The repository includes a carefully curated dataset, straightforward preprocessing scripts, and user-friendly model training and evaluation pipelines. Comprehensive documentation is provided to facilitate reproducibility and encourage further exploration in the field of machine learning for art analysis
- Trained model
- Training script
- Classification script
- Jupyter notebook for visualization
- Curated dataset
- Introduction
- Model Architecture
- Dataset
- Training Procedure
- Results
- Usage
- Contributing
- License
Comic strips are a unique form of artistic expression, each with its own style and thematic elements. This project aims to utilize a CNN to automate the classification of comics, providing insights into the stylistic differences between the works of Randall Munroe, creator of xkcd and artist Nicholas Gurewitch.
The CNN architecture consists of two convolutional layers and pooling layers, followed by fully connected layers for classification. The model is designed to be lightweight and efficient, allowing for rapid training and inference.
- Convolutional Layers: Extracts features from comic images.
- Pooling Layers: Reduces dimensionality while retaining important information.
- Fully Connected Layers: Classifies the extracted features into the respective comic categories.

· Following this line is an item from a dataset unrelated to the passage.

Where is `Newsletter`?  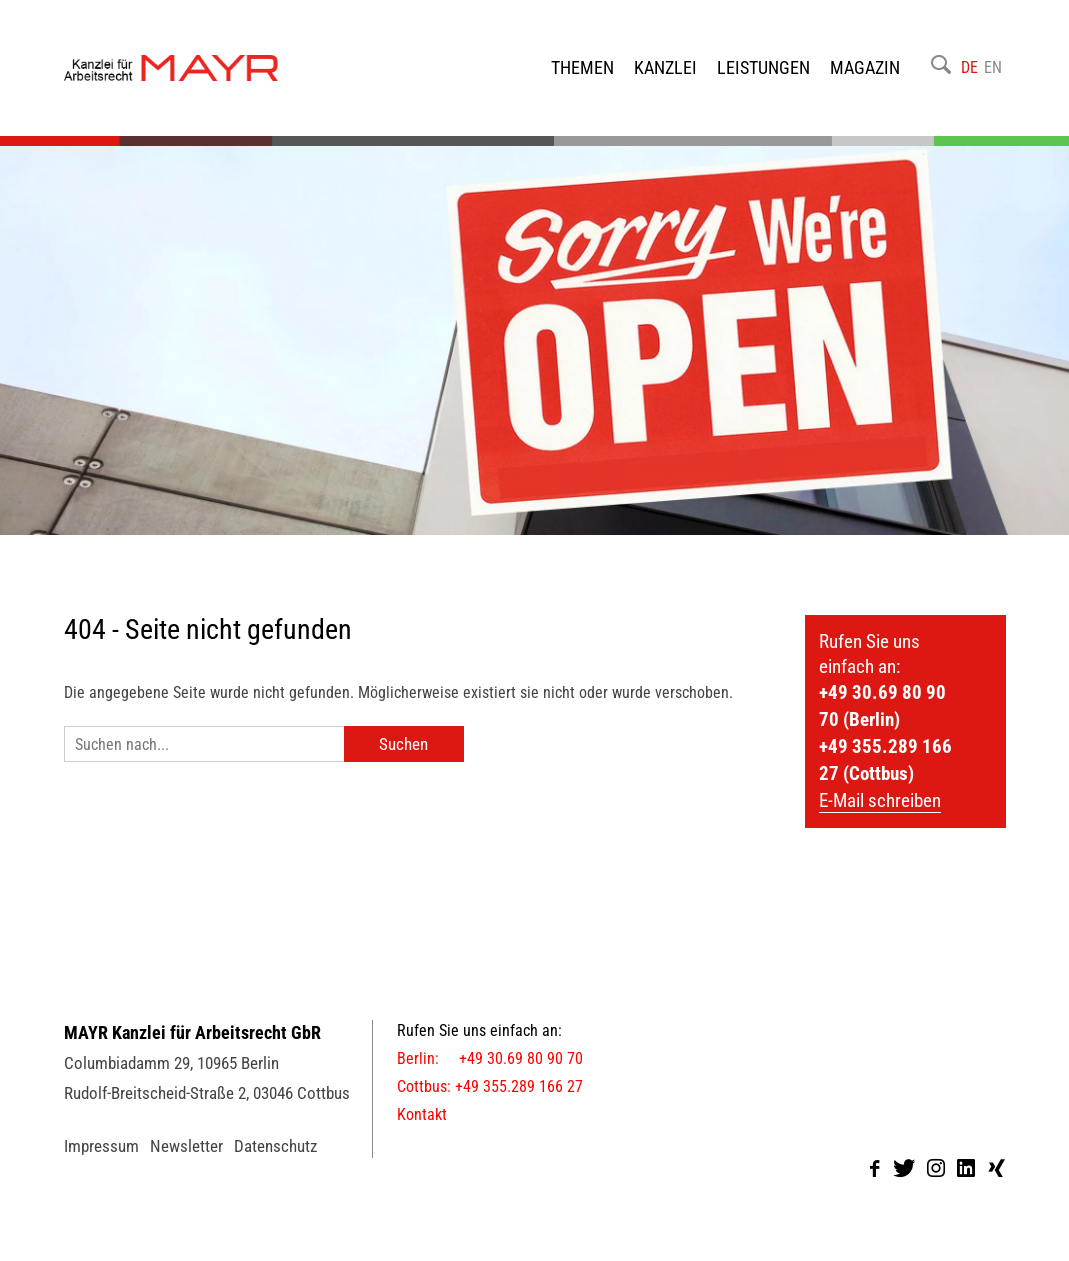 Newsletter is located at coordinates (186, 1146).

The dataset comprises a collection of drawings from both XKCD and Perry Bible Fellowship, sampled randomly from their respective archives. Each comic is labeled according to its source, allowing the model to learn the distinguishing features of each artist's style.
- Total Images: 1017
- Training: 907
- Test Set: 110
The model is trained using a simple yet effective approach, achieving satisfactory performance in just a few epochs. This rapid training process is a testament to the model's efficiency and the quality of the dataset.
- Epochs: 7
- Batch Size: 16
- Optimizer: Stochastic Gradient Descent
- Loss Function: Binary Cross-Entropy with Logits Loss
- Load and preprocess the dataset.
- Define the CNN architecture.
- Compile the model with the chosen optimizer and loss function.

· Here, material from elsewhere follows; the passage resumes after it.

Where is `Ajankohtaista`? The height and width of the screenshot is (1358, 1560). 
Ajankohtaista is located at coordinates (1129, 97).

- Train the model on the training set while validating on the validation set.
The model demonstrates solid performance in classifying the comic strips. Below are the performance metrics and visualizations of the results.
Accuracy: 87%
Loss: 0.01937
Accuracy Chart Figure 1: Test Accuracy Over Epochs
To use the model for classifying new comic strips, follow these steps:
Clone the repository:
git clone https://github.com/kratss/artist_discriminator
cd artist_discriminator
Install the required dependencies (available via pip, conda, and most distribution repositories):
install matplotlib numpy pytorch
Run the classification script:
- Place your folder of images in ./images or use the provided images
- Run
python classify.py
Reproduce the model with provided data or your own dataset:
- Find the original dataset in ./data/ or provide a custom dataset in ./data
- Run
python train.py
- Receive trained model in working directory
Data Structure
data
└─ comics
├─ artist_1
│ ├── img1.jpg
│ └── img2.jpg
└─ artist_2
├── img1.jpg
└── img2.jpg
Contributions are welcome! If you have suggestions for improvements or additional features, please open an issue or submit a pull request.
This project is licensed under the MIT License. See the LICENSE file for more details.